Research shows IT teams spend 20-30% of their time on repetitive routine work like password resets, access provisioning, and onboarding tasks. For a five-person IT team, that's the equivalent of one full-time engineer spending their entire week on work that follows the same steps every time. That time could be redirected toward security hardening, infrastructure improvements, and strategic projects that require human judgment and expertise. In practice, that means things like quarterly access reviews, vulnerability assessments, building self-service tooling, and improving incident response runbooks, work that directly reduces organizational risk and technical debt but rarely gets acted on when the team is buried in routine requests.
What's the fastest way to automate employee onboarding workflows?
Visual workflow builders let you map out your onboarding sequence (account creation, tool provisioning, group membership) in a drag-and-drop interface, then connect it to your HRIS and identity systems. Most teams complete setup in 2-3 hours, with full optimization taking 1-2 weeks depending on how many tools you're connecting.
Should I automate repetitive IT requests if my team is already using Jira Service Management?

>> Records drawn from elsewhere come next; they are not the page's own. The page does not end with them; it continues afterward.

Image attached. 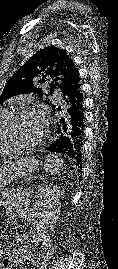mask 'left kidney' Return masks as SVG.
Wrapping results in <instances>:
<instances>
[{
	"instance_id": "5707ae66",
	"label": "left kidney",
	"mask_w": 118,
	"mask_h": 269,
	"mask_svg": "<svg viewBox=\"0 0 118 269\" xmlns=\"http://www.w3.org/2000/svg\"><path fill=\"white\" fill-rule=\"evenodd\" d=\"M60 188L55 184L39 185L35 194L33 208L39 223L53 229L60 216Z\"/></svg>"
}]
</instances>
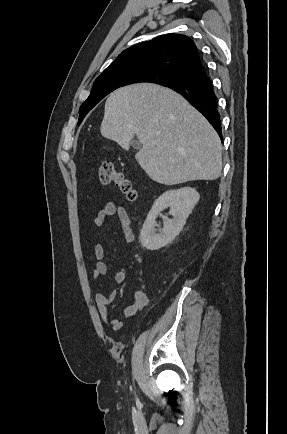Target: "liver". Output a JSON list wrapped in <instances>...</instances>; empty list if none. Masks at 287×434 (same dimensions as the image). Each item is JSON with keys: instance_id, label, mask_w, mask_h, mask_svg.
Instances as JSON below:
<instances>
[{"instance_id": "liver-1", "label": "liver", "mask_w": 287, "mask_h": 434, "mask_svg": "<svg viewBox=\"0 0 287 434\" xmlns=\"http://www.w3.org/2000/svg\"><path fill=\"white\" fill-rule=\"evenodd\" d=\"M103 137L128 149L142 144L135 159L160 184L215 180L222 170V144L205 117L181 95L154 84L112 92L101 123Z\"/></svg>"}]
</instances>
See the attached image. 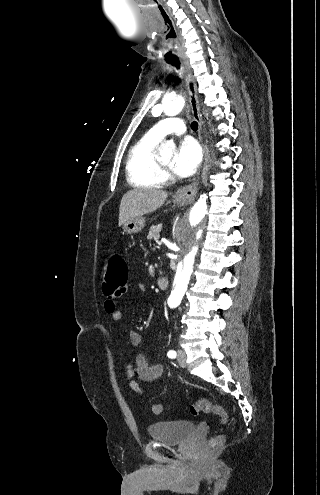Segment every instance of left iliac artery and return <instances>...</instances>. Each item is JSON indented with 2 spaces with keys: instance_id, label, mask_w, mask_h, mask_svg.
<instances>
[{
  "instance_id": "obj_1",
  "label": "left iliac artery",
  "mask_w": 320,
  "mask_h": 495,
  "mask_svg": "<svg viewBox=\"0 0 320 495\" xmlns=\"http://www.w3.org/2000/svg\"><path fill=\"white\" fill-rule=\"evenodd\" d=\"M168 357L169 358H175L176 357V352L174 350H169L168 353H167Z\"/></svg>"
}]
</instances>
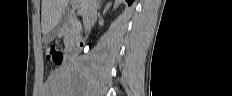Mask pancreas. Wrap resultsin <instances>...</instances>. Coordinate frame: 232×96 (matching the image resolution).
Returning a JSON list of instances; mask_svg holds the SVG:
<instances>
[{
    "label": "pancreas",
    "instance_id": "cf45deb5",
    "mask_svg": "<svg viewBox=\"0 0 232 96\" xmlns=\"http://www.w3.org/2000/svg\"><path fill=\"white\" fill-rule=\"evenodd\" d=\"M76 43V39L71 36L70 34H68V32H65V35H64V44L66 46V48L68 47H73Z\"/></svg>",
    "mask_w": 232,
    "mask_h": 96
}]
</instances>
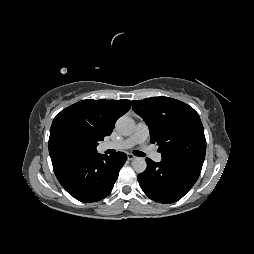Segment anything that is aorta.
<instances>
[{
	"label": "aorta",
	"mask_w": 254,
	"mask_h": 254,
	"mask_svg": "<svg viewBox=\"0 0 254 254\" xmlns=\"http://www.w3.org/2000/svg\"><path fill=\"white\" fill-rule=\"evenodd\" d=\"M116 129L125 136L131 135L135 129V122L129 116H122L116 122ZM132 168L137 173H143L147 168L144 158L136 157L132 161Z\"/></svg>",
	"instance_id": "obj_1"
}]
</instances>
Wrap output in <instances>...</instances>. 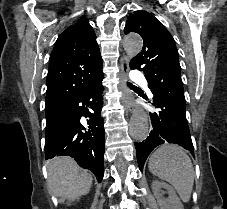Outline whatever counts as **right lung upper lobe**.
Segmentation results:
<instances>
[{"instance_id":"obj_1","label":"right lung upper lobe","mask_w":227,"mask_h":209,"mask_svg":"<svg viewBox=\"0 0 227 209\" xmlns=\"http://www.w3.org/2000/svg\"><path fill=\"white\" fill-rule=\"evenodd\" d=\"M103 75L96 35L87 19L69 26L55 42L49 59L45 108L56 107Z\"/></svg>"}]
</instances>
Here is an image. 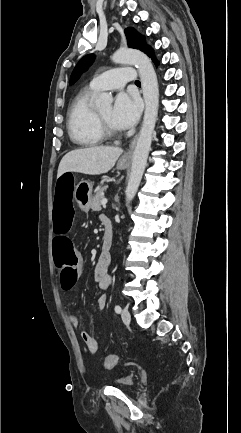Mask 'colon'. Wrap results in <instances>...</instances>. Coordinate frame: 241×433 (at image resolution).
I'll use <instances>...</instances> for the list:
<instances>
[{"label":"colon","mask_w":241,"mask_h":433,"mask_svg":"<svg viewBox=\"0 0 241 433\" xmlns=\"http://www.w3.org/2000/svg\"><path fill=\"white\" fill-rule=\"evenodd\" d=\"M73 173L61 172L56 179L55 194L52 201L53 224L55 234L51 242V249L55 255V262L61 270V281L64 289L69 290L74 285L79 257L74 249V242L71 234H66L72 226L74 210L69 207L71 195H73ZM117 363V357L109 354L103 359V365L107 369L113 368Z\"/></svg>","instance_id":"colon-1"}]
</instances>
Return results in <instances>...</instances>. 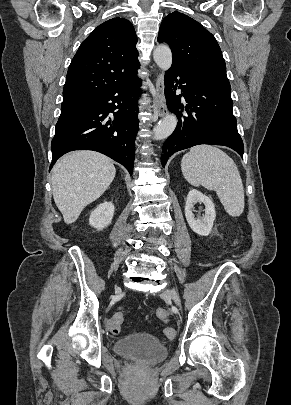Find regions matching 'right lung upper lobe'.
Segmentation results:
<instances>
[{
  "instance_id": "right-lung-upper-lobe-1",
  "label": "right lung upper lobe",
  "mask_w": 291,
  "mask_h": 405,
  "mask_svg": "<svg viewBox=\"0 0 291 405\" xmlns=\"http://www.w3.org/2000/svg\"><path fill=\"white\" fill-rule=\"evenodd\" d=\"M136 43L135 30L127 19L113 18L95 28L71 61L62 104L88 102L134 76L140 66Z\"/></svg>"
}]
</instances>
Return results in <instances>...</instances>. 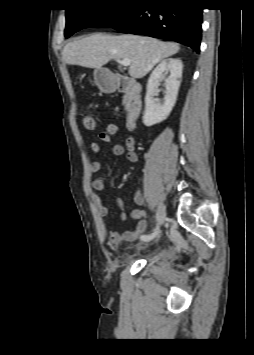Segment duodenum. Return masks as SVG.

Yes. Modern workflow automation platforms offer bidirectional integrations with Jira Service Management, Freshservice, and Linear, so you can inject automation into your existing ticketing system without replacing it. Tickets sync in real time while automation handles the actual resolution work.
How do you measure ROI on IT team productivity automation?
Track the percentage of tickets fully resolved by automation versus those requiring human intervention, then calculate time savings based on your team's average handling time per ticket type. The best platforms categorize every ticket as automated, automatable (could be automated with current capabilities), or non-automatable, giving you a clear view of your remaining automation opportunity.